- Rebeka Nissan
Winning Public Speaking, Day 2
Prompt: The second day’s prompt asked to explain how the universal theme of redemption applies to the Black community. Martin Luther King Jr. once compared the story of Exodus to the struggle of the Black community. Although the story of Passover is inspiring, there is something inherently different about the history of the Black community, please elaborate.
"וְאָֽהַבְתָּ֥ לְרֵעֲךָ֖ כָּמ֑וֹךָ" - Love your fellow man as yourself
Many people have interpreted this sentence to mean that we must love our fellow Jew as we love ourselves, but clearly, that’s not what is written. Neither race nor religion is mentioned as a determining factor. This famous quote from the Torah was meant to teach us to be sympathetic and care for our fellow human beings.

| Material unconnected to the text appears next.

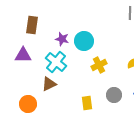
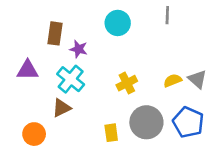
brown rectangle: (32, 25) -> (55, 33), moved
cyan circle: (84, 41) -> (118, 23), moved
gray circle: (114, 95) -> (146, 122), size x1.6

The greatest similarity between the Black community and the Jewish community is facing persecution. The story of Passover is one of redemption. It is a story of a people who were enslaved and oppressed for hundreds of years, and then miraculously rose from the ashes as a strong and unified nation. Martin Luther King Jr., the charismatic and rhetorical genius, often used analogies to motivate his followers to fight for racial equality. Dr. King used the story of Exodus to gain support for the civil rights movement and give his followers the confidence to continue fighting against racial injustices. The story of Exodus is certainly inspiring, but it seems to be unrealistic for our generation. It’s not every day that G-d sends plagues to oppressors in order to free the oppressed. In the Biblical story, the Jews were freed from Egypt in what seems like a relatively short period of time. One day, they were slaves, and the next, they were free. Unfortunately, the same cannot be said for the Black community. The 13th amendment, which officially prohibited slavery, was passed in 1865, but as we know the struggle was far from over. As a reaction to the Civil War, Jim Crow laws were implemented throughout the South. The segregation of public schools, transportation, restaurants, bathrooms, and even drinking fountains was mandated by many states.
Thankfully, in more recent history, the Black community has seen many advancements in rights, such as the 1964 Civil Rights act and the 1965 Voting Rights act, as well as the decision rendered by the Supreme Court in Brown v Board of Education, but the struggle is still ongoing. So, while Dr. King has compared himself to Moses, he represents something more than that. Not only the story of redemption but of the consistent struggle. The fight that has been ongoing for hundreds of years. The fight that we, as Jews, must help our fellow human beings fight. It is the fight for equality.